Unter der letzten Regierungskonstellation existiert frauenpolitisch nur noch der Opferschutz, jedoch auch unter dem fahlen Beigeschmack, politisches Kleingeld daraus zu gewinnen. Denn auch der Verein autonomer Frauenhäuser wurde gekürzt, ebenso der Verein One Billion Rising, der sich für ein Ende der Gewalt an Frauen und Mädchen einsetzt. Gleichzeitig wurde medial eine Meldungspflicht für Psychotherapeut*innen bei Vergewaltigungen gefordert. Das hilft mehr der Stimmungsmache im Sinne der politischen Agenda von ÖVP und FPÖ, als den betroffenen Frauen selbst.

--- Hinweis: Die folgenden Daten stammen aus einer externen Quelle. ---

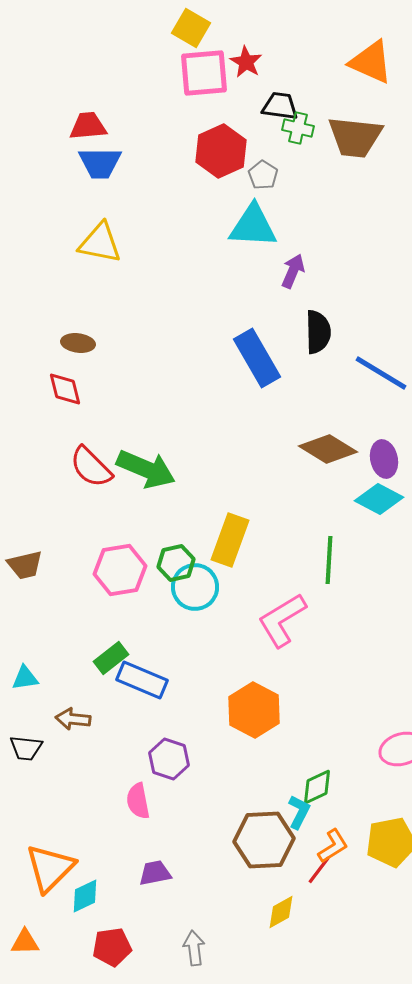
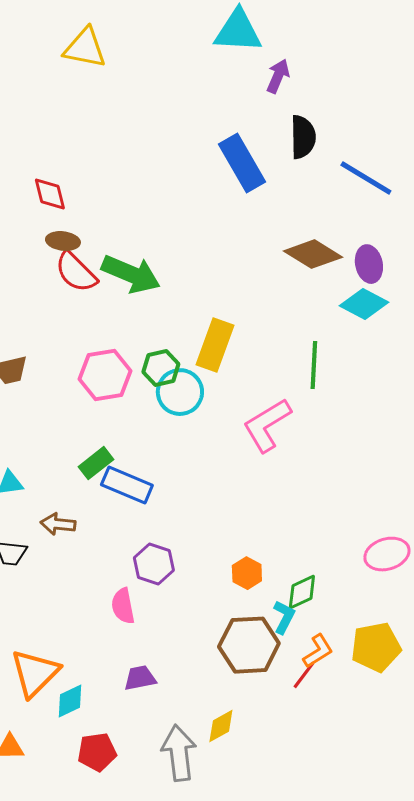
brown ellipse: (78, 343) -> (63, 241), moved
orange hexagon: (254, 710) -> (247, 573), moved, size x0.6
yellow diamond: (281, 912) -> (221, 726), moved
gray arrow: (194, 948) -> (179, 753), size x1.6

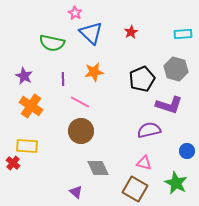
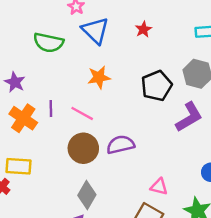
purple line: (63, 79) -> (51, 109), moved
purple L-shape: (169, 105) -> (189, 117), turned -48
purple semicircle: (149, 130) -> (121, 145), moved
gray diamond: (98, 168) -> (87, 195), moved, turned 55

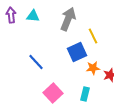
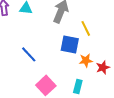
blue square: (77, 52) -> (70, 44), turned 36

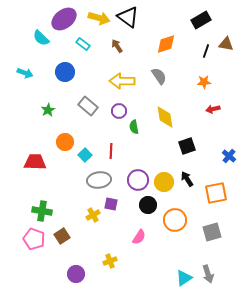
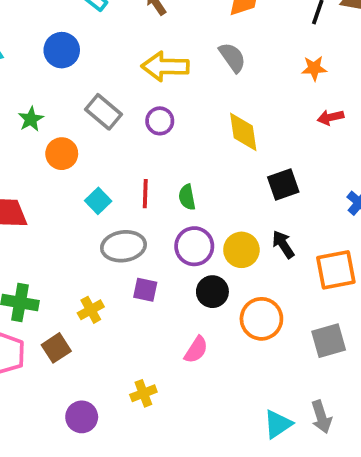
green semicircle: (134, 127) -> (187, 197), moved
orange circle: (65, 142) -> (62, 154), moved
yellow cross: (93, 215) -> (91, 310), moved

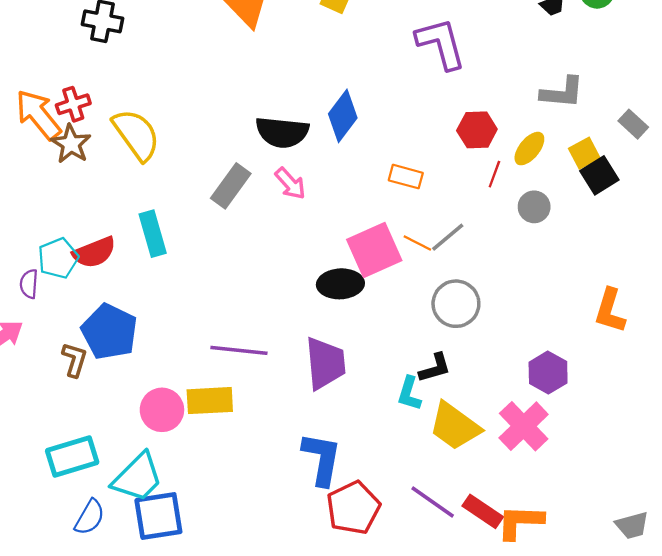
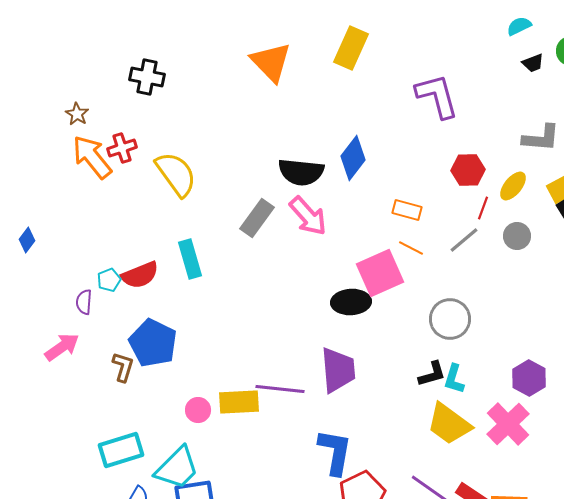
brown star: (71, 144) -> (77, 114), moved, size x0.7
pink arrow: (290, 184) -> (308, 216), size x1.4
gray line: (448, 237) -> (464, 240), moved
orange line: (417, 243) -> (411, 248), moved
cyan pentagon: (58, 258) -> (109, 280), size x0.7
purple line: (239, 350) -> (280, 389), moved
cyan L-shape: (409, 394) -> (454, 379), moved
pink circle: (162, 410) -> (198, 410), size x0.7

„Es wäre wichtig, dass nicht nur Opfer benannt werden, sondern eine Politik gemacht wird, die Selbstermächtigung fördert.“ So Oona Valarie Serbest, Geschäftsführerin vom Verein FIFTITU%. Vorstandsmitglied Gitti Vasicek fügt hinzu, dass immer mehr Initiativen und selbstverwaltete Räume geschlossen werden müssen. Der Rückzug auf das „Kerngeschäft“ Gewaltschutz habe aber schon unter Rot-Schwarz begonnen. Das fehlende Bekenntnis zur Frauenpolitik ist also keine Frage der politischen Couleur.
Gleichzeitig bedarf es eines Schulterschlusses, um frauenpolitisch überhaupt etwas durchsetzen zu können. Genau das versucht das Frauen*volksbegehren nun. Letztes Jahr wurde es im Parlament „endabgefertigt.“ Die Regierung stellte sich keiner ernsthaften Diskussion, die Frauenministerin schwänzte das Plenum, trotz fast einer halben Million Unterschriften. So ernst nimmt es Schwarz/Türkis-Blau also mit der selbst von einer Regierungspartei so häufig geforderten direkten Demokratie.

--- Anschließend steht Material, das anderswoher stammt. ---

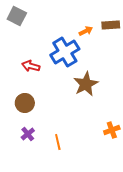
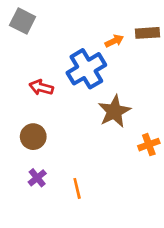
orange cross: (112, 130) -> (149, 145), moved

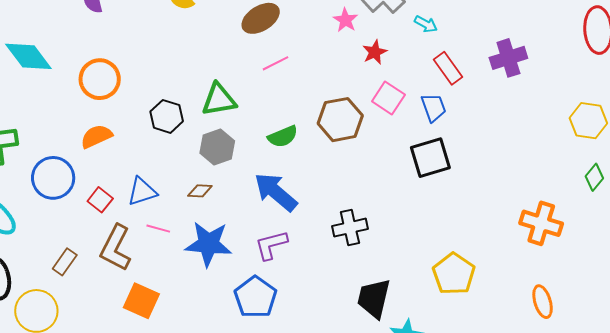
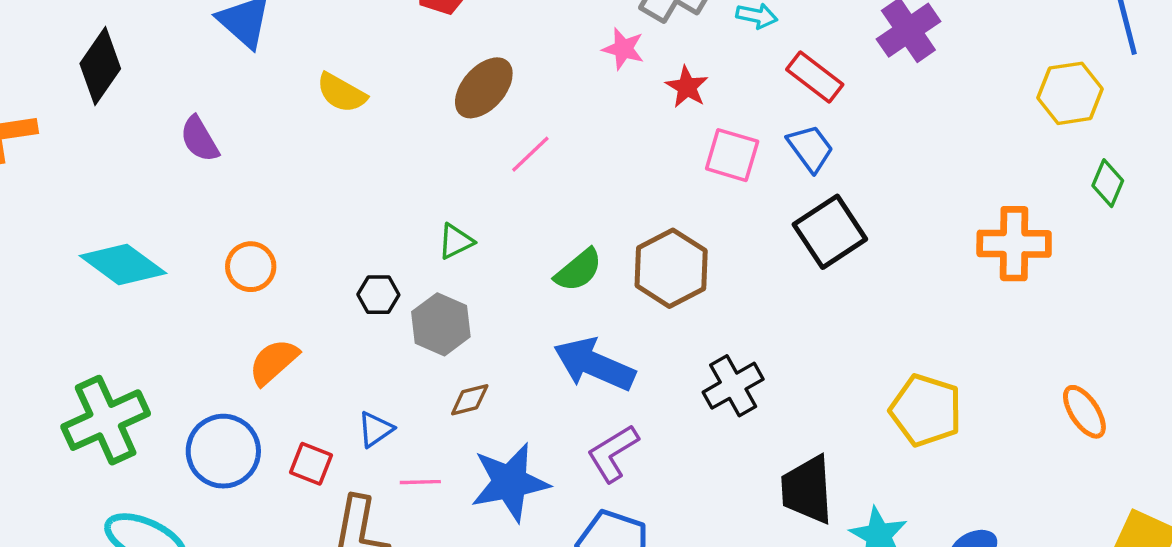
orange circle: (100, 79) -> (251, 267), size x0.7
green triangle: (219, 100) -> (456, 241), size x0.6
black hexagon: (167, 116) -> (378, 295), size x0.7
brown hexagon: (340, 120) -> (671, 268), moved
gray hexagon: (217, 147) -> (441, 324), moved
blue triangle: (142, 191) -> (375, 429), size x0.7
orange cross: (541, 223) -> (1014, 244), moved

Der Verein hinter dem Volksbegehren wurde nun umgewidmet, um weiterhin für die Erfüllung der Forderungen zu lobbyieren: „Die Karten werden ja durch die Neuwahlen neu gemischt. Wir führen gerade mit allen Parteien Gespräche, die alle signalisiert haben, dass es aus ihrer Sicht unterstützenswerte Punkte gäbe und fragen noch einmal, welche das denn aus ihrer Sicht sind und welche Maßnahmen sie in Zukunft ergreifen wollen, um diese Punkte auch umzusetzen,“ erkärt Lena Jäger, Kampagnenleiterin des Frauen*volksbegehren. Frauenpolitische Arbeit muss ihrer Ansicht nach über alle politische Fraktionen hinweg stattfinden. Um da wieder hinzukommen, muss das Anliegen von einer starken zivilgesellschaftlichen Bewegung getragen werden.

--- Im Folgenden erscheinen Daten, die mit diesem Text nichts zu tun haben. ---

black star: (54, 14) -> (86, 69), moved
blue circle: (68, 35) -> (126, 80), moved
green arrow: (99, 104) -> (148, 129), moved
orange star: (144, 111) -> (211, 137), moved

Was werden die Neuwahlen ausrichten können? Für Lena Jäger besteht durchaus Hoffnung, dass sich die Lage bessert. Allerdings macht es ihr auch Sorgen, dass bei anderweitigen Koalitionen womöglich wichtige oppositionelle Kräfte wegfallen. Beim Magazin an.schläge rechnet man hingegen nicht damit, so bald wieder eine Förderung vom Frauenministerium zu kriegen. Schlimmer werden könne es jedoch wohl kaum, meint Brigitte Theißl: „Weiterkürzen kann man ja nicht, da wir wieder auf Null sind.“ Es ist ein gutes Sinnbild dafür, wie sich die österreichische Öffentlichkeit in den letzten Jahren transformiert hat. Man muss wieder Fragen diskutieren, die man für selbstverständlich gehalten hätte, so Theißl. Wer auch immer das Ministerium übernehmen wird, man wird in Österreich frauenpolitisch leider wieder bei Null beginnen müssen.